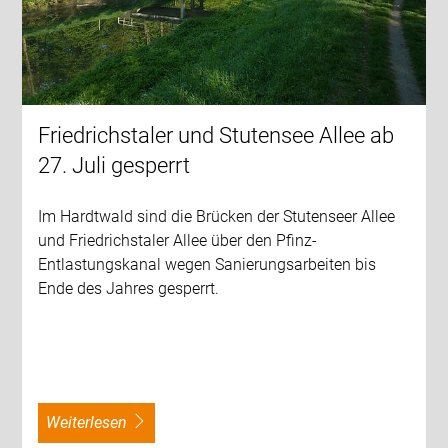
Friedrichstaler und Stutensee Allee ab
27. Juli gesperrt
Im Hardtwald sind die Brücken der Stutenseer Allee
und Friedrichstaler Allee über den Pfinz-
Entlastungskanal wegen Sanierungsarbeiten bis
Ende des Jahres gesperrt.
weiterlesen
########
[REQUIRED ACTION] Output the line that contains "Im Hardtwald sind", followed by every later line in the listing, with no line omitted and none added.

[SOLUTION BELOW]
Im Hardtwald sind die Brücken der Stutenseer Allee
und Friedrichstaler Allee über den Pfinz-
Entlastungskanal wegen Sanierungsarbeiten bis
Ende des Jahres gesperrt.
weiterlesen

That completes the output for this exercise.